**WHAT TO DO:** An exact copy of the records is needed; please leave the images out.

**Stored data entries:**
BEGIN
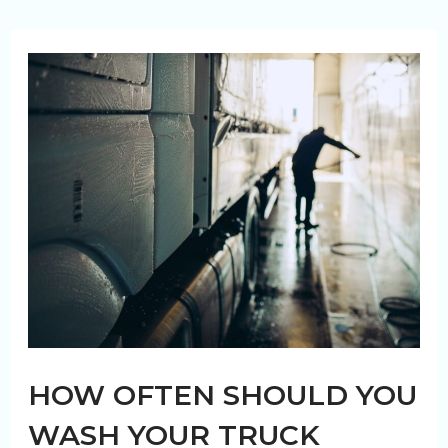
of
Dirt
Buildup
on
Your
Truck
Fleet
Vehicles
HOW OFTEN SHOULD YOU
WASH YOUR TRUCK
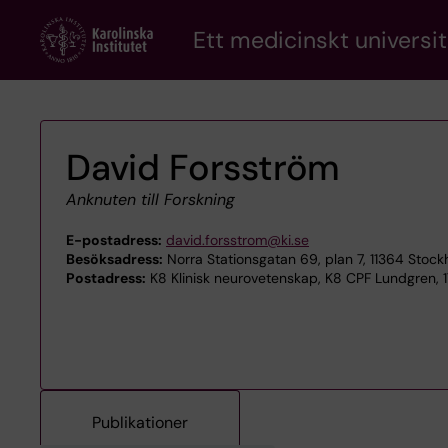
Skip
Ett medicinskt universit
to
main
content
David Forsström
Anknuten till Forskning
E-postadress:
david.forsstrom@ki.se
Besöksadress:
Norra Stationsgatan 69, plan 7, 11364 Stoc
Postadress:
K8 Klinisk neurovetenskap, K8 CPF Lundgren, 1
Publikationer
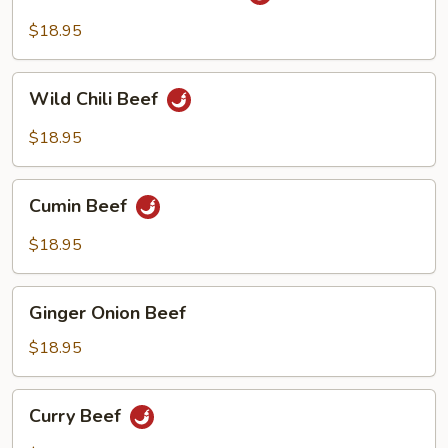
Fried
Beef
Szechuan
$18.95
Beef
Wild
Wild Chili Beef
Chili
Beef
$18.95
Cumin
Cumin Beef
Beef
$18.95
Ginger
Ginger Onion Beef
Onion
Beef
$18.95
Curry
Curry Beef
Beef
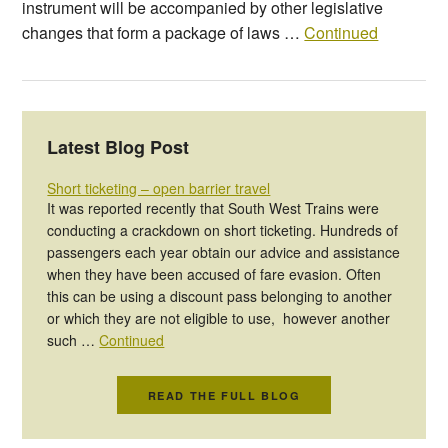
instrument will be accompanied by other legislative
changes that form a package of laws …
Continued
Latest Blog Post
Short ticketing – open barrier travel
It was reported recently that South West Trains were
conducting a crackdown on short ticketing. Hundreds of
passengers each year obtain our advice and assistance
when they have been accused of fare evasion. Often
this can be using a discount pass belonging to another
or which they are not eligible to use, however another
such …
Continued
READ THE FULL BLOG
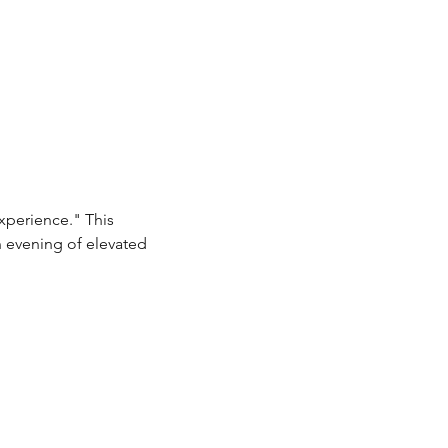
xperience." This 
n evening of elevated 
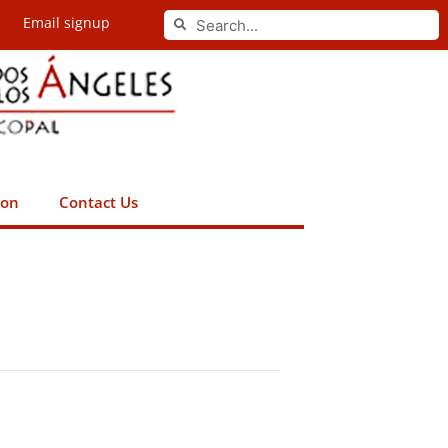
Search
Email signup
Search
ion
Contact Us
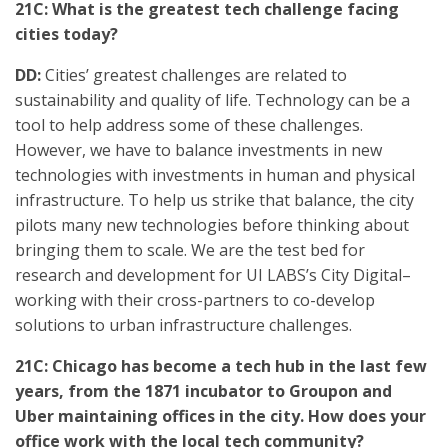
21C: What is the greatest tech challenge facing
cities today?
DD:
Cities’ greatest challenges are related to
sustainability and quality of life. Technology can be a
tool to help address some of these challenges.
However, we have to balance investments in new
technologies with investments in human and physical
infrastructure. To help us strike that balance, the city
pilots many new technologies before thinking about
bringing them to scale. We are the test bed for
research and development for UI LABS’s City Digital–
working with their cross-partners to co-develop
solutions to urban infrastructure challenges.
21C: Chicago has become a tech hub in the last few
years, from the 1871 incubator to Groupon and
Uber maintaining offices in the city. How does your
office work with the local tech community?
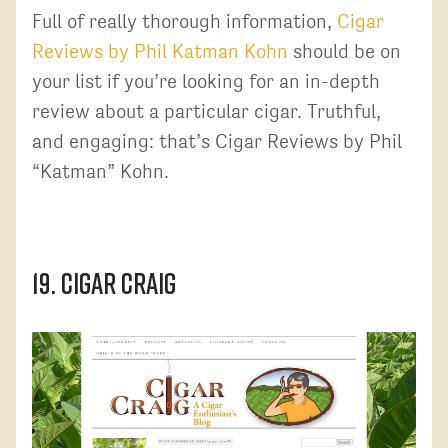
Full of really thorough information,
Cigar
Reviews by Phil Katman Kohn
should be on
your list if you’re looking for an in-depth
review about a particular cigar. Truthful,
and engaging: that’s Cigar Reviews by Phil
“Katman” Kohn.
19. Cigar Craig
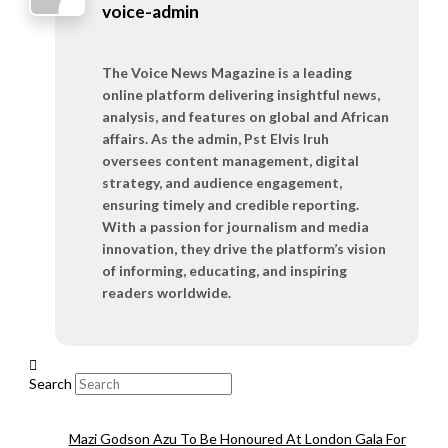
voice-admin
The Voice News Magazine is a leading
online platform delivering insightful news,
analysis, and features on global and African
affairs. As the admin, Pst Elvis Iruh
oversees content management, digital
strategy, and audience engagement,
ensuring timely and credible reporting.
With a passion for journalism and media
innovation, they drive the platform’s vision
of informing, educating, and inspiring
readers worldwide.
Search
Mazi Godson Azu To Be Honoured At London Gala For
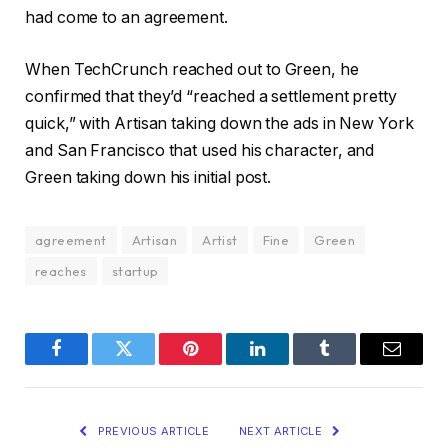
had come to an agreement.
When TechCrunch reached out to Green, he
confirmed that they’d “reached a settlement pretty
quick,” with Artisan taking down the ads in New York
and San Francisco that used his character, and
Green taking down his initial post.
agreement
Artisan
Artist
Fine
Green
reaches
startup
Facebook
Twitter
Pinterest
LinkedIn
Tumblr
Email
PREVIOUS ARTICLE
NEXT ARTICLE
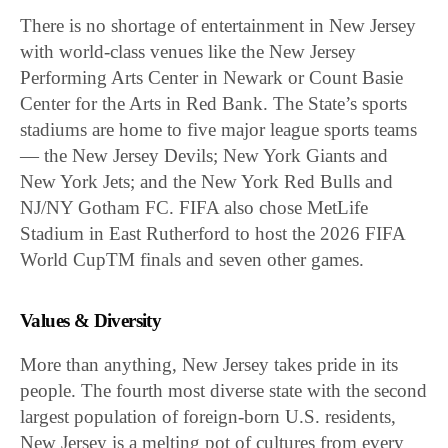
There is no shortage of entertainment in New Jersey
with world-class venues like the New Jersey
Performing Arts Center in Newark or Count Basie
Center for the Arts in Red Bank. The State’s sports
stadiums are home to five major league sports teams
— the New Jersey Devils; New York Giants and
New York Jets; and the New York Red Bulls and
NJ/NY Gotham FC. FIFA also chose MetLife
Stadium in East Rutherford to host the 2026 FIFA
World CupTM finals and seven other games.
Values & Diversity
More than anything, New Jersey takes pride in its
people. The fourth most diverse state with the second
largest population of foreign-born U.S. residents,
New Jersey is a melting pot of cultures from every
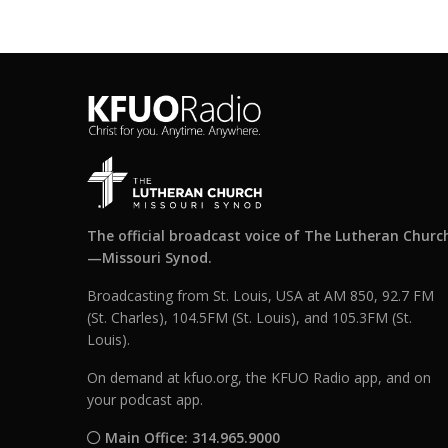
The official broadcast voice of The Lutheran Churc
—Missouri Synod.
Broadcasting from St. Louis, USA at AM 850, 92.7 FM
(St. Charles), 104.5FM (St. Louis), and 105.3FM (St.
Louis).
On demand at kfuo.org, the KFUO Radio app, and on
your podcast app.
Main Office: 314.965.9000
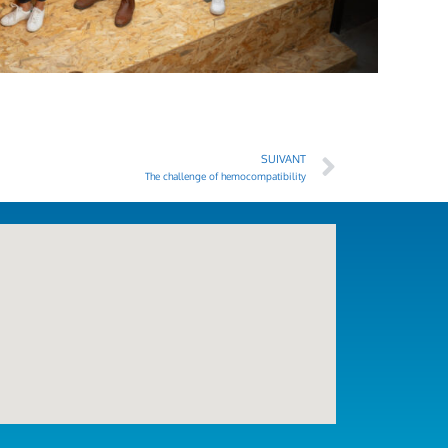
SUIVANT
The challenge of hemocompatibility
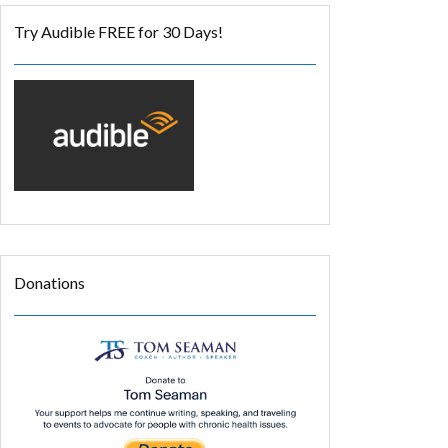
Try Audible FREE for 30 Days!
Donations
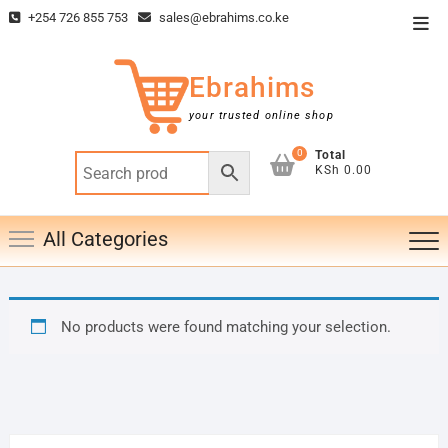
Skip
+254 726 855 753
sales@ebrahims.co.ke
Top
to
Men
content
Ebrahims
your trusted online shop
0
Total
KSh 0.00
All Categories
No products were found matching your selection.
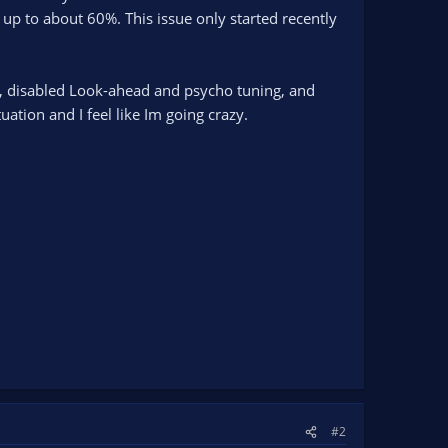
to about 60%. This issue only started recently
C, disabled Look-ahead and psycho tuning, and
ation and I feel like Im going crazy.
#2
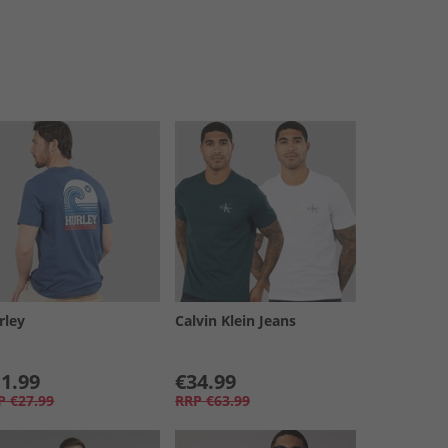
rley
Calvin Klein Jeans
1.99
€34.99
P
€27.99
RRP
€63.99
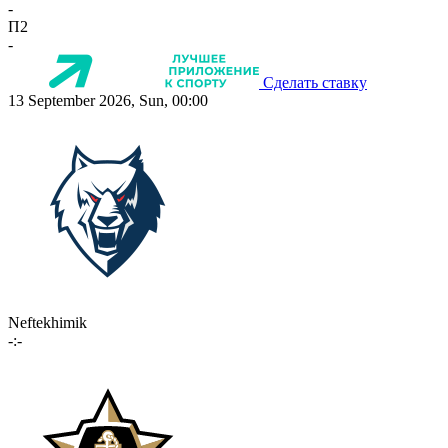
-
П2
-
Сделать ставку
13 September 2026, Sun, 00:00
Neftekhimik
-:-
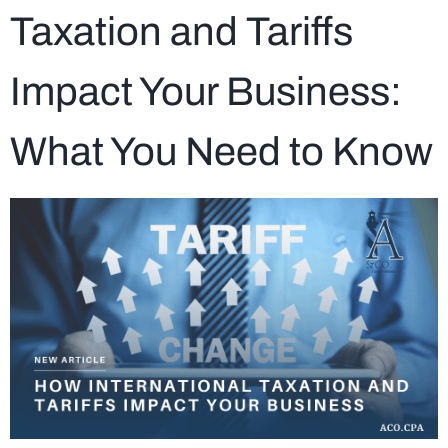
Taxation and Tariffs
Impact Your Business:
What You Need to Know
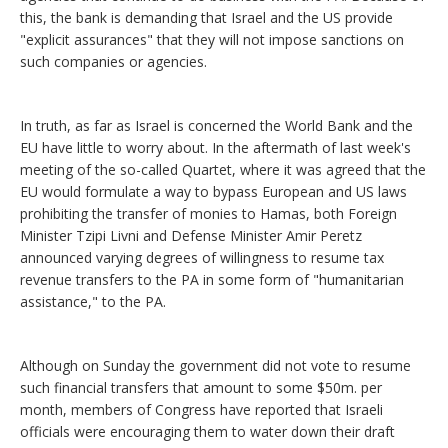
this, the bank is demanding that Israel and the US provide
"explicit assurances" that they will not impose sanctions on
such companies or agencies.
In truth, as far as Israel is concerned the World Bank and the
EU have little to worry about. In the aftermath of last week's
meeting of the so-called Quartet, where it was agreed that the
EU would formulate a way to bypass European and US laws
prohibiting the transfer of monies to Hamas, both Foreign
Minister Tzipi Livni and Defense Minister Amir Peretz
announced varying degrees of willingness to resume tax
revenue transfers to the PA in some form of "humanitarian
assistance," to the PA.
Although on Sunday the government did not vote to resume
such financial transfers that amount to some $50m. per
month, members of Congress have reported that Israeli
officials were encouraging them to water down their draft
END
**OUTPUT OF THE EXERCISE:**
of
Dirt
Buildup
on
Your
Truck
Fleet
Vehicles
HOW OFTEN SHOULD YOU
WASH YOUR TRUCK
Skip
Ett medicinskt universit
to
main
content
David Forsström
Anknuten till Forskning
E-postadress:
david.forsstrom@ki.se
Besöksadress:
Norra Stationsgatan 69, plan 7, 11364 Stoc
Postadress:
K8 Klinisk neurovetenskap, K8 CPF Lundgren, 1
Publikationer
Fried
Beef
Szechuan
$18.95
Beef
Wild
Wild Chili Beef
Chili
Beef
$18.95
Cumin
Cumin Beef
Beef
$18.95
Ginger
Ginger Onion Beef
Onion
Beef
$18.95
Curry
Curry Beef
Beef
instrument will be accompanied by other legislative
changes that form a package of laws …
Continued
Latest Blog Post
Short ticketing – open barrier travel
It was reported recently that South West Trains were
conducting a crackdown on short ticketing. Hundreds of
passengers each year obtain our advice and assistance
when they have been accused of fare evasion. Often
this can be using a discount pass belonging to another
or which they are not eligible to use, however another
such …
Continued
READ THE FULL BLOG
xperience." This 
n evening of elevated 
Search
Email signup
Search
ion
Contact Us
21C: What is the greatest tech challenge facing
cities today?
DD:
Cities’ greatest challenges are related to
sustainability and quality of life. Technology can be a
tool to help address some of these challenges.
However, we have to balance investments in new
technologies with investments in human and physical
infrastructure. To help us strike that balance, the city
pilots many new technologies before thinking about
bringing them to scale. We are the test bed for
research and development for UI LABS’s City Digital–
working with their cross-partners to co-develop
solutions to urban infrastructure challenges.
21C: Chicago has become a tech hub in the last few
years, from the 1871 incubator to Groupon and
Uber maintaining offices in the city. How does your
office work with the local tech community?
Full of really thorough information,
Cigar
Reviews by Phil Katman Kohn
should be on
your list if you’re looking for an in-depth
review about a particular cigar. Truthful,
and engaging: that’s Cigar Reviews by Phil
“Katman” Kohn.
19. Cigar Craig
voice-admin
The Voice News Magazine is a leading
online platform delivering insightful news,
analysis, and features on global and African
affairs. As the admin, Pst Elvis Iruh
oversees content management, digital
strategy, and audience engagement,
ensuring timely and credible reporting.
With a passion for journalism and media
innovation, they drive the platform’s vision
of informing, educating, and inspiring
readers worldwide.
Search
Mazi Godson Azu To Be Honoured At London Gala For
had come to an agreement.
When TechCrunch reached out to Green, he
confirmed that they’d “reached a settlement pretty
quick,” with Artisan taking down the ads in New York
and San Francisco that used his character, and
Green taking down his initial post.
agreement
Artisan
Artist
Fine
Green
reaches
startup
Facebook
Twitter
Pinterest
LinkedIn
Tumblr
Email
PREVIOUS ARTICLE
NEXT ARTICLE
There is no shortage of entertainment in New Jersey
with world-class venues like the New Jersey
Performing Arts Center in Newark or Count Basie
Center for the Arts in Red Bank. The State’s sports
stadiums are home to five major league sports teams
— the New Jersey Devils; New York Giants and
New York Jets; and the New York Red Bulls and
NJ/NY Gotham FC. FIFA also chose MetLife
Stadium in East Rutherford to host the 2026 FIFA
World CupTM finals and seven other games.
Values & Diversity
More than anything, New Jersey takes pride in its
people. The fourth most diverse state with the second
largest population of foreign-born U.S. residents,
New Jersey is a melting pot of cultures from every
The official broadcast voice of The Lutheran Churc
—Missouri Synod.
Broadcasting from St. Louis, USA at AM 850, 92.7 FM
(St. Charles), 104.5FM (St. Louis), and 105.3FM (St.
Louis).
On demand at kfuo.org, the KFUO Radio app, and on
your podcast app.
Main Office: 314.965.9000
SUIVANT
The challenge of hemocompatibility
Try Audible FREE for 30 Days!
Donations
Skip
+254 726 855 753
sales@ebrahims.co.ke
Top
to
Men
content
Ebrahims
your trusted online shop
0
Total
KSh 0.00
All Categories
No products were found matching your selection.
to about 60%. This issue only started recently
C, disabled Look-ahead and psycho tuning, and
ation and I feel like Im going crazy.
#2
rley
Calvin Klein Jeans
1.99
€34.99
P
€27.99
RRP
€63.99
-
П2
-
Сделать ставку
13 September 2026, Sun, 00:00
Neftekhimik
-:-
Taxation and Tariffs
Impact Your Business:
What You Need to Know
this, the bank is demanding that Israel and the US provide
"explicit assurances" that they will not impose sanctions on
such companies or agencies.
In truth, as far as Israel is concerned the World Bank and the
EU have little to worry about. In the aftermath of last week's
meeting of the so-called Quartet, where it was agreed that the
EU would formulate a way to bypass European and US laws
prohibiting the transfer of monies to Hamas, both Foreign
Minister Tzipi Livni and Defense Minister Amir Peretz
announced varying degrees of willingness to resume tax
revenue transfers to the PA in some form of "humanitarian
assistance," to the PA.
Although on Sunday the government did not vote to resume
such financial transfers that amount to some $50m. per
month, members of Congress have reported that Israeli
officials were encouraging them to water down their draft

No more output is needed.